El poder no se parece a lo que cuentan los manuales de liderazgo. No es una cima conquistada a punta de talento ni un privilegio que se concede por mérito. El poder es otra cosa: un cuarto sin ventanas donde el aire se estanca, un ecosistema cerrado donde la vida se reduce a pequeñas maniobras para conservar el lugar. Afuera el mundo sigue, pero aquí dentro todo se mide en gestos, en silencios, en el peso invisible de quién mira a quién.
La autoridad, en cambio, es rara. Surge del respeto ganado, no del miedo impuesto. La autoridad la reconoce incluso quien no simpatiza contigo, porque se apoya en la coherencia, en la palabra cumplida, en el saber hacer. El poder no necesita nada de eso: basta con ocupar la silla, firmar los papeles correctos, mantener intacta la obediencia.
Confundirlos es fácil y peligroso. El poder se disfraza de autoridad para legitimarse, y la autoridad rara vez tiene tiempo de reclamar su lugar. Dentro de esas paredes, el poder dicta quién entra y quién no, quién merece un aplauso y quién debe desaparecer. No busca justicia ni verdad: busca control. Lo obtiene a través de favores envueltos en pañuelos y castigos que parecen accidentes.

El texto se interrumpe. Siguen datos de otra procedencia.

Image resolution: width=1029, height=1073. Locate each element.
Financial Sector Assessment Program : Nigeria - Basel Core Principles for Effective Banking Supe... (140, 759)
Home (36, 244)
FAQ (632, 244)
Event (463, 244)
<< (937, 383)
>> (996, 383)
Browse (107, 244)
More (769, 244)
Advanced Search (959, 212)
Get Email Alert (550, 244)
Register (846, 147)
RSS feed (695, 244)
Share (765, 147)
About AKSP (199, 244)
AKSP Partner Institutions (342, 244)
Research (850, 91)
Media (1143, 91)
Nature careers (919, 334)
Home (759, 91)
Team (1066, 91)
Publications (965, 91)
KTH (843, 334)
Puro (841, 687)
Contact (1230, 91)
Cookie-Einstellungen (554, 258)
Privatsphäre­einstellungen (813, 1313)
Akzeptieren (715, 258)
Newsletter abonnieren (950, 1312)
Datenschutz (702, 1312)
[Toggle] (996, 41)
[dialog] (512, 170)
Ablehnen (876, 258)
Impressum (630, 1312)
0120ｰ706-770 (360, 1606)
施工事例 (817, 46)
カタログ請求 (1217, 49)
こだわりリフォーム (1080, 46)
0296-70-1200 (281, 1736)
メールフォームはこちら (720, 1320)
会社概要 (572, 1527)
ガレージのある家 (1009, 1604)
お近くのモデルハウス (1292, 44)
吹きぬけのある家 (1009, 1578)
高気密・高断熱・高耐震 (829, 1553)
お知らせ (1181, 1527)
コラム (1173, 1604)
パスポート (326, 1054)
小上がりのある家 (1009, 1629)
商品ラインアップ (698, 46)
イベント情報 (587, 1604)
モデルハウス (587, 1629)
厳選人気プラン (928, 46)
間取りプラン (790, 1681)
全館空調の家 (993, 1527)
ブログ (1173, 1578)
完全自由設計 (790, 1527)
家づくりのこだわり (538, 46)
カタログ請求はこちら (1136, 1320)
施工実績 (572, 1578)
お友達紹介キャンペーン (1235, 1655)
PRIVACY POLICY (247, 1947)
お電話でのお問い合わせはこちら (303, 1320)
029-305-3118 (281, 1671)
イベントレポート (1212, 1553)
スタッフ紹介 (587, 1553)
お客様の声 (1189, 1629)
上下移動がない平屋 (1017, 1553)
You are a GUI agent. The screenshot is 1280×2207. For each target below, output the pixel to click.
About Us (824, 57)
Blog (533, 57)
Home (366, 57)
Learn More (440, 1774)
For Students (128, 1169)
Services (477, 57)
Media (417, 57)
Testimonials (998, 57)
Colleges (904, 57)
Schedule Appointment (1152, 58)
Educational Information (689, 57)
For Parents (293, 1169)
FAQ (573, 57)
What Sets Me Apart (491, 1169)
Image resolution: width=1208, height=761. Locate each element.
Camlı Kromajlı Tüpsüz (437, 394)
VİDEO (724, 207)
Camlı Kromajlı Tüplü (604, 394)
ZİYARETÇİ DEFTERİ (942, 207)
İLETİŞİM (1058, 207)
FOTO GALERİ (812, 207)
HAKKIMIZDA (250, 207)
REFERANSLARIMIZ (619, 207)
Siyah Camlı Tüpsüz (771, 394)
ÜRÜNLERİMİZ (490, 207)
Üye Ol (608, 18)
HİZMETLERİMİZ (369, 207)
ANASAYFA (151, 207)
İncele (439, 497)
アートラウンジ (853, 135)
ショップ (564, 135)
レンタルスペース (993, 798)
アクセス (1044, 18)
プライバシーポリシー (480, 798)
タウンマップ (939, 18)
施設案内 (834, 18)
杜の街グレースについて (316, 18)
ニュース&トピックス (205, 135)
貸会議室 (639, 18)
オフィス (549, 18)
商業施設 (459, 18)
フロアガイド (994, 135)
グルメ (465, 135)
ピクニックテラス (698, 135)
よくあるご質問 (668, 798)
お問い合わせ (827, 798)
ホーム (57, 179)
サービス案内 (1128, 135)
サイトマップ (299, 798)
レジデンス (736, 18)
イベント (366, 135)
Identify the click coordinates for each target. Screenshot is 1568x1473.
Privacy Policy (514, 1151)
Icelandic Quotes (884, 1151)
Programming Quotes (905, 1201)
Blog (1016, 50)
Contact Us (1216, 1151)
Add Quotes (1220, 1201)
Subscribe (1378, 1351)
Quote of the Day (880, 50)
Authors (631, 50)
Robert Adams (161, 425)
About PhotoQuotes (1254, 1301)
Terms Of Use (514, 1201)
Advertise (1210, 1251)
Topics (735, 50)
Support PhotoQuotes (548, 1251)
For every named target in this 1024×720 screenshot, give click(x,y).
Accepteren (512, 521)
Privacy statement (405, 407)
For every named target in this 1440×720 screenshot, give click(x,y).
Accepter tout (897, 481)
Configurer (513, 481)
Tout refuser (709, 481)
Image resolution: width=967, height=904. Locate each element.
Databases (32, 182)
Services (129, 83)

El mapa interno es predecible: un centro donde se concentra el calor y los privilegios, zonas templadas donde sobreviven los que saben agacharse y márgenes fríos donde se congela a quienes osan disentir. En ese tablero, la lealtad no es un valor, es una moneda de cambio. El rumor es ley, y la ley es apenas un rumor bien contado.
Desde fuera, todo esto resulta patéticamente pequeño. Pero dentro, el poder infla cada tontería hasta convertirla en guerra. La autoridad no pierde el tiempo en esas farsas; el poder, en cambio, vive de ellas.
La diferencia es simple: la autoridad se ejerce hacia afuera, el poder hacia adentro. La autoridad construye, el poder se protege. La autoridad enseña, el poder vigila. La autoridad se sostiene incluso cuando se pierde un cargo; el poder muere en cuanto se apagan las luces.
Sin embargo, hay algo hipnótico en esa pequeña maquinaria. Como un reloj de bolsillo viejo, el poder atrae a quienes sienten fascinación por engranes y mecanismos. Lo observan, lo admiran, lo desean, sin entender que mientras más lo estudian, más se van oxidando ellos mismos. Porque ese reloj no marca el tiempo real, solo el tiempo interno de su propio encierro, y cuando se rompe, todo queda detenido.
Hay quienes prefieren ese encierro. Porque afuera, sin jerarquía, el nombre se reduce al tamaño de una migaja de pan, como el de la mayoría. Sin la escenografía, descubren que no hay nada detrás del personaje. Y eso, para muchos, es insoportable.
El poder es un animal que se alimenta de miedo y de la confusión entre mando y respeto. Mientras haya quien no distinga una cosa de la otra, seguirá vivo, sentado en su cuarto sin ventanas, creyendo que desde ahí controla el mundo. Me hierve el buche.